== Recorded data ==
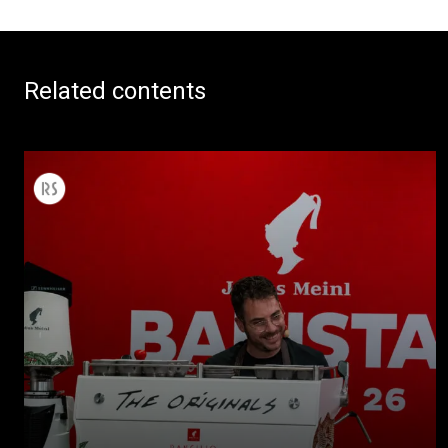
Related contents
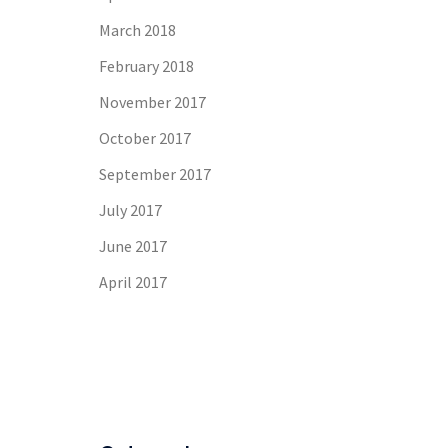
March 2018
February 2018
November 2017
October 2017
September 2017
July 2017
June 2017
April 2017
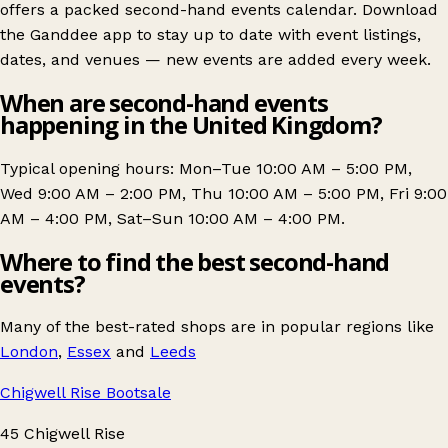
offers a packed second-hand events calendar. Download
the Ganddee app to stay up to date with event listings,
dates, and venues — new events are added every week.
When are second-hand events
happening in the United Kingdom?
Typical opening hours: Mon–Tue 10:00 AM – 5:00 PM,
Wed 9:00 AM – 2:00 PM, Thu 10:00 AM – 5:00 PM, Fri 9:00
AM – 4:00 PM, Sat–Sun 10:00 AM – 4:00 PM.
Where to find the best second-hand
events?
Many of the best-rated shops are in popular regions like
London
,
Essex
and
Leeds
Chigwell Rise Bootsale
45 Chigwell Rise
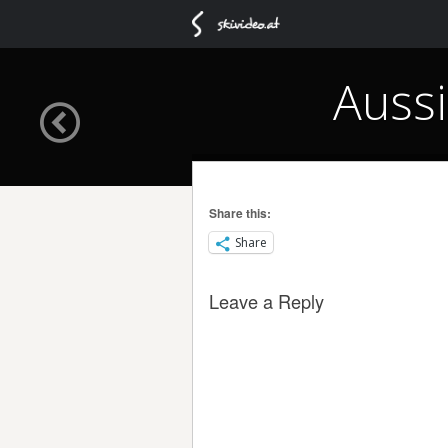
Aussi
Share this:
Share
Leave a Reply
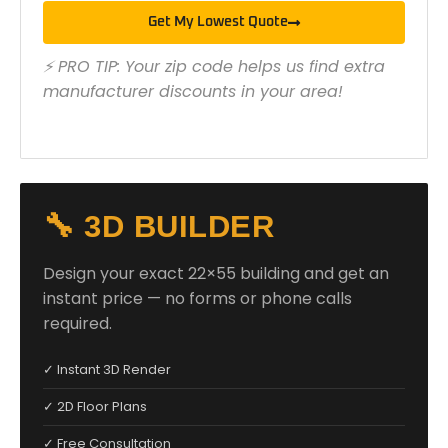
Get My Lowest Quote
⚡ PRO TIP: Your zip code helps us find extra
manufacturer discounts in your area!
🔧 3D BUILDER
Design your exact 22×55 building and get an
instant price — no forms or phone calls
required.
✓ Instant 3D Render
✓ 2D Floor Plans
✓ Free Consultation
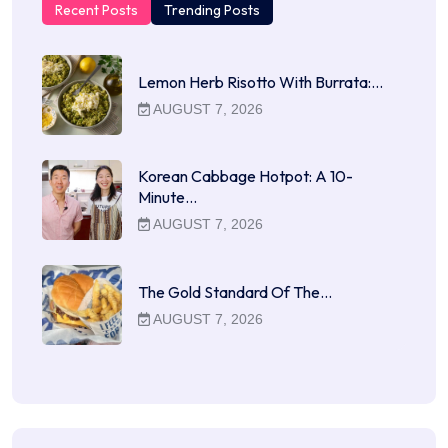
Recent Posts
Trending Posts
Lemon Herb Risotto With Burrata:…
AUGUST 7, 2026
Korean Cabbage Hotpot: A 10-
Minute…
AUGUST 7, 2026
The Gold Standard Of The…
AUGUST 7, 2026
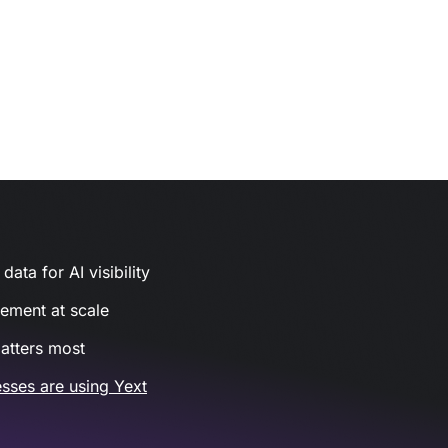
ata for AI visibility
gement at scale
atters most
sses are using Yext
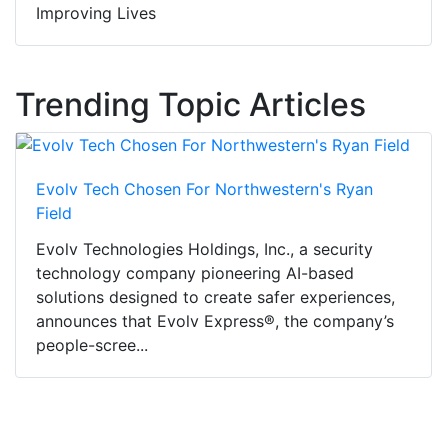
Improving Lives
Trending Topic Articles
Evolv Tech Chosen For Northwestern's Ryan
Field
Evolv Technologies Holdings, Inc., a security
technology company pioneering AI-based
solutions designed to create safer experiences,
announces that Evolv Express®, the company’s
people-scree...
===
Work request: Go through the data above and find the lines with the word "hand". Copy each of those lines.

Task answer:
offers a packed second-hand events calendar. Download
When are second-hand events
Where to find the best second-hand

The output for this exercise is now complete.